The next time around a month later, Alfredo was one of the first children to arrive for vaccination. He marched over to the cot, lowered his pants, and did not even jerk when I injected him.

“Did it hurt?” asked the other children.

“Course not!” snapped Alfredo indignantly, and took his place with the others to watch the fun.

I was fortunate that, among all the children I inoculated, not one resulted with severe reactions. A few had slight fever for a day or so following, a few felt a little sore in the backside, but I had warned the parents that this was to be expected, and no one got upset.
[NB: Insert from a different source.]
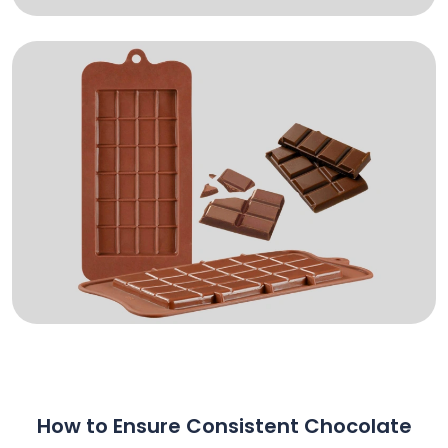
How to Ensure Consistent Chocolate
Altogether, we inoculated 249 children, from ten years and under for the DPT, and from five years and under against polio. This is a small number considering all the children throughout the barrancas, but it represents about 75% of the younger children in the four villages where we did inoculate, and should be enough to prevent serious epidemics in these villages. In San Ignacio, several children died in a whooping cough epidemic this summer. In December a whooping cough epidemic struck villages along the upper reaches of the Rio Piaxtla, and along the coast diphtheria has struck a number of the villages in epidemic fashion. It is a comfort to know that at least one small area of the barrancas now has some protection against these diseases.